Professor McDonald said for the site to gain a World Heritage listing, her team needed to learn more about deep-time archaeology, the contemporary cultural values of Aboriginal people and to understand how they managed their cultural sites across the string of islands.
“As well as containing more than one million rock engravings of great scientific and cultural significance, the Archipelago is home to one of the country’s largest industrial ports,” she said.
“This industrial landscape includes multiple industry stakeholders as well as five traditional owner groups represented by MAC. Murujuga National Park is jointly managed by MAC and the Department of Parks and Wildlife of WA.
“Management authorities and community stakeholders will all be better informed about the scientific and cultural significance of the area following our study.”

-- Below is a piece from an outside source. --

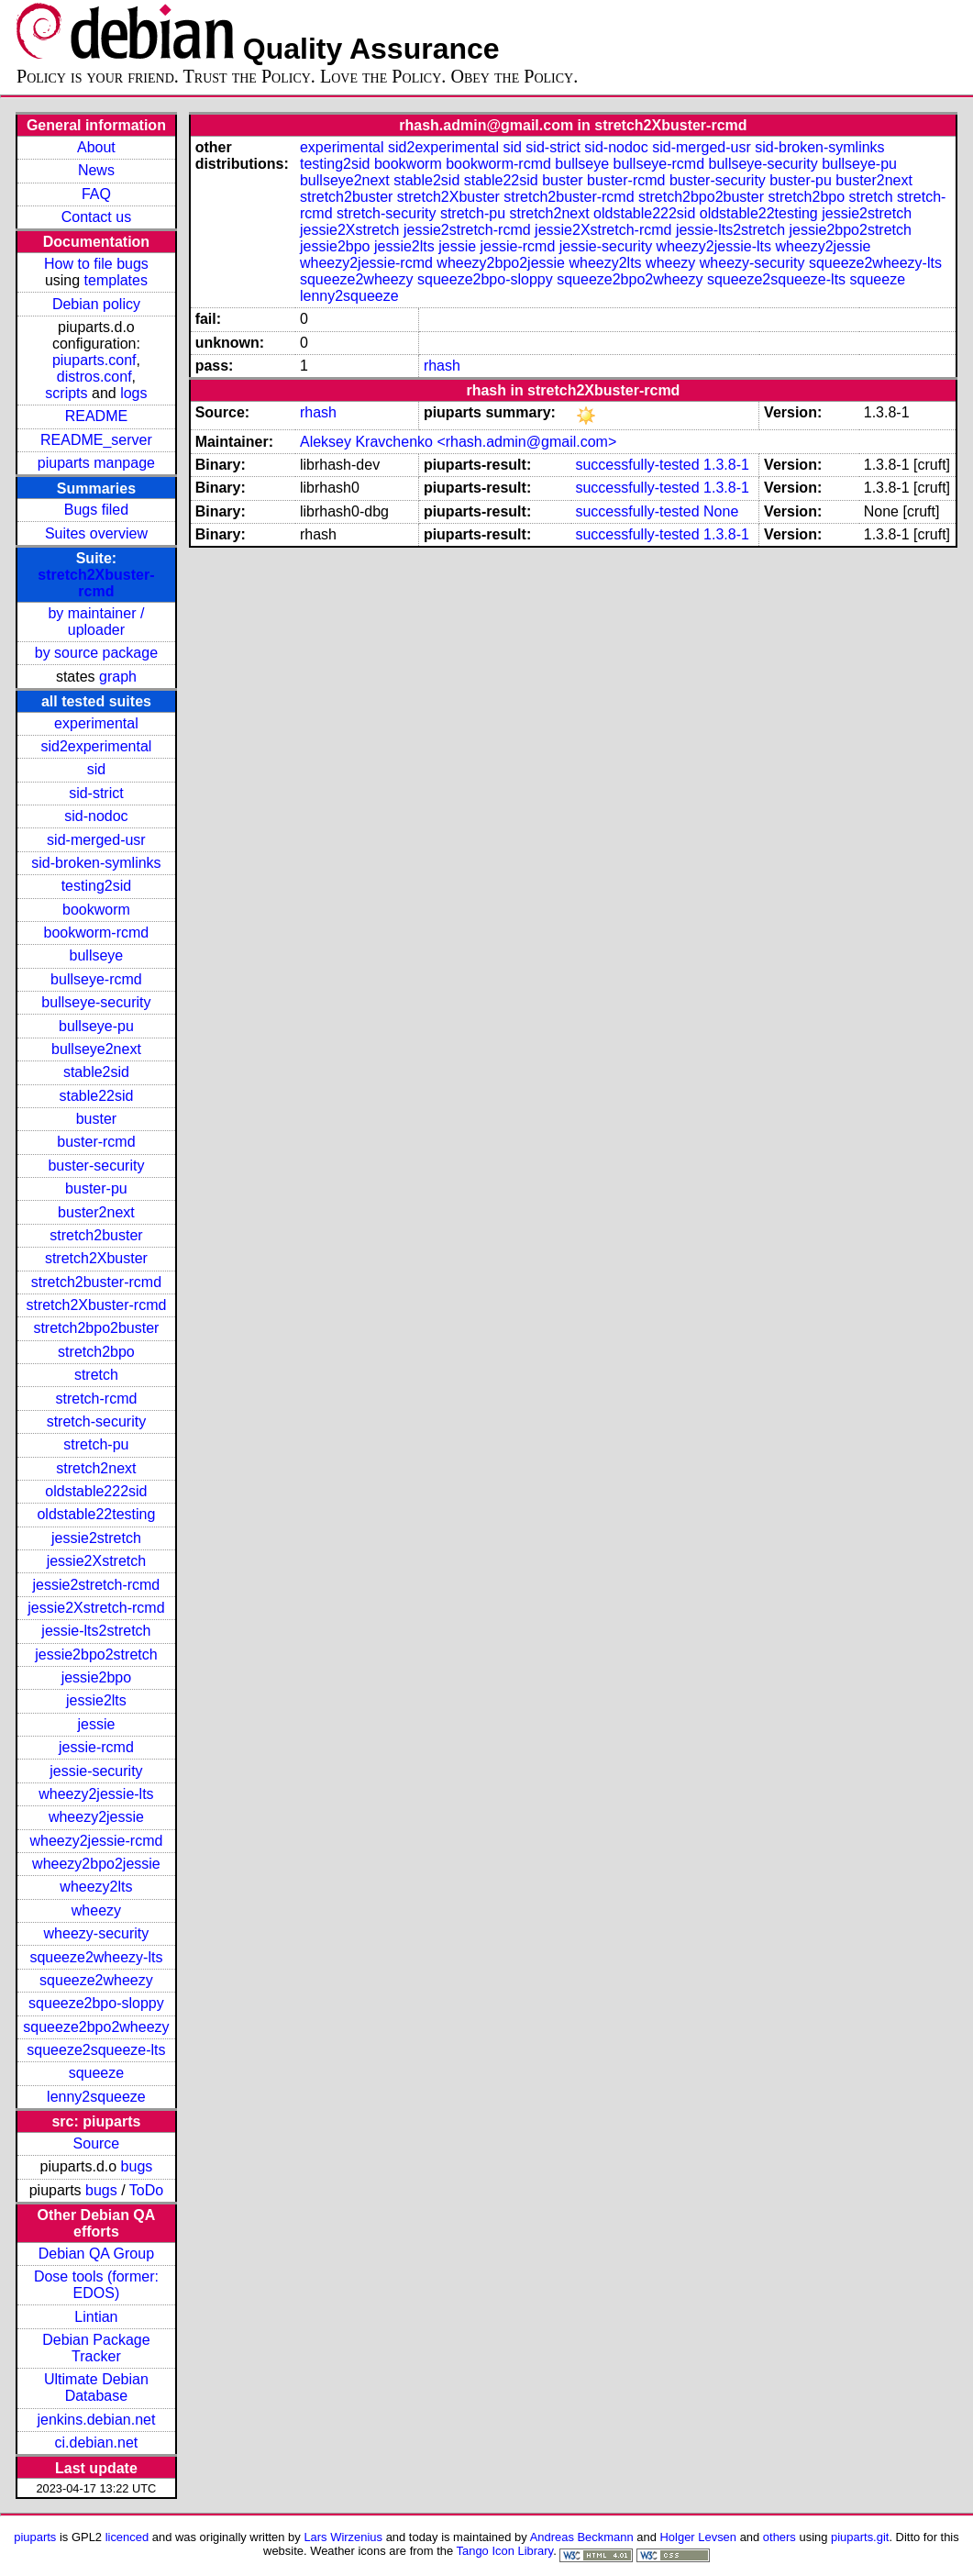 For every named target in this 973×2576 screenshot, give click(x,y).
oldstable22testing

The researchers are using 3D model printing to assist in visualising the rock art which they said will provide an opportunity for elders to view it, many of whom are no longer physically able to visit the sites.
“We anticipate that this extraordinary rock art estate will produce some spectacular insights into what life was really like in deep history,” Professor McDonald said.
“The impact on the broader community will be increased awareness through what we find across one of the most outstanding cultural sites in Australia.”